The insureds allowed people to use a lake and campground on their property without charging a fee. Michael Chisholm lived on the property in a cabin in exchange for caring for the property. Chisholm had a disagreement with Joseph Stanczak and ended up shooting Stanczak with a handgun. Chisholm was charged with aggravated assault and pled guilty without admitting guilt to all the elements of his crimes. He was sentenced to prison.
The insureds had a policy with Farm Bureau. Stanczak sued Chisholm, the insureds and Farm Bureau. Farm Bureau denied coverage and filed a complaint for a declaratory judgment. Farm Bureau then moved for summary judgment which was granted.

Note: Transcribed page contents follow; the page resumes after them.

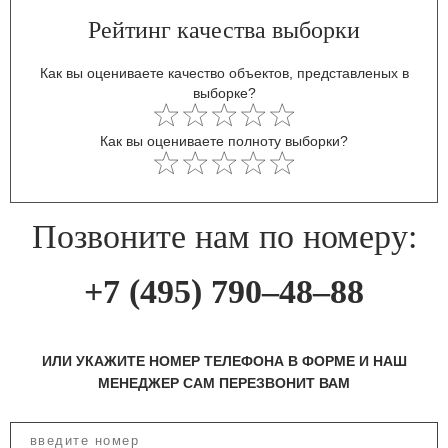
Рейтинг качества выборки
Как вы оцениваете качество объектов, представленых в
выборке?
Как вы оцениваете полноту выборки?
Позвоните нам по номеру:
+7 (495) 790–48–88
ИЛИ УКАЖИТЕ НОМЕР ТЕЛЕФОНА В ФОРМЕ И НАШ
МЕНЕДЖЕР САМ ПЕРЕЗВОНИТ ВАМ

On appeal, the insureds argued that the shooting - while intentional from Chisholm's point of view - was an accident from theirs, and thus was a covered "occurrence." Farm Bureau asserted that the injuries flowed directly from the intentional shooting, and thus were not an "occurrence."
Idaho followed the "nature of the event" test, whereby negligence claims against in insured that directly arose out of the intentional act of a third party were not covered because the underlying causative act was not covered. While the insureds argued that the incident fell precisely in line with the definition of an accident from their perspective - the shooting was an unexpected event resulting from their purported negligence - Idaho law used a contrary interpretation. A reasonable person would view Stanczak's injuries as resulting from an assault. An intentional shooting caused the injuries, and thus the shooting was not an "occurrence" under Idaho law.
Therefore, the court affirmed the trial court's grant of summary judgment to Farm Bureau.